→ **DESCRIPTION OF THE TASK**
Your answer should consist of the lines in the following data that contain "kommuniziert".

Segment Start: THE DATA

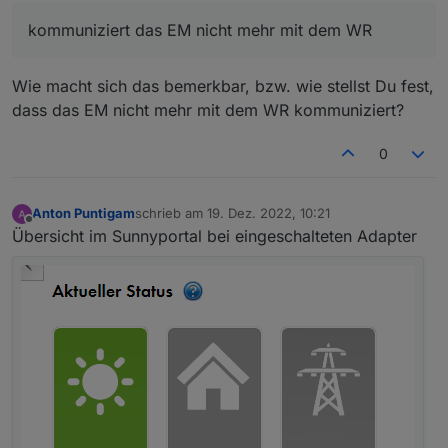
funktioniert es wieder.
Wechselrichter ist ein sunny tripower se
kommuniziert das EM nicht mehr mit dem WR
STP10.0-3SE-40
Was könnte ich da falsch machen?
Wie macht sich das bemerkbar, bzw. wie stellst Du fest,
Vielen Dank
dass das EM nicht mehr mit dem WR kommuniziert?
0
Anton Puntigam
schrieb am
19. Dez. 2022, 10:21
zuletzt editiert von
Offline
Übersicht im Sunnyportal bei eingeschalteten Adapter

Segment End: THE DATA

→ **ANSWER TO THE EXERCISE**
kommuniziert das EM nicht mehr mit dem WR
dass das EM nicht mehr mit dem WR kommuniziert?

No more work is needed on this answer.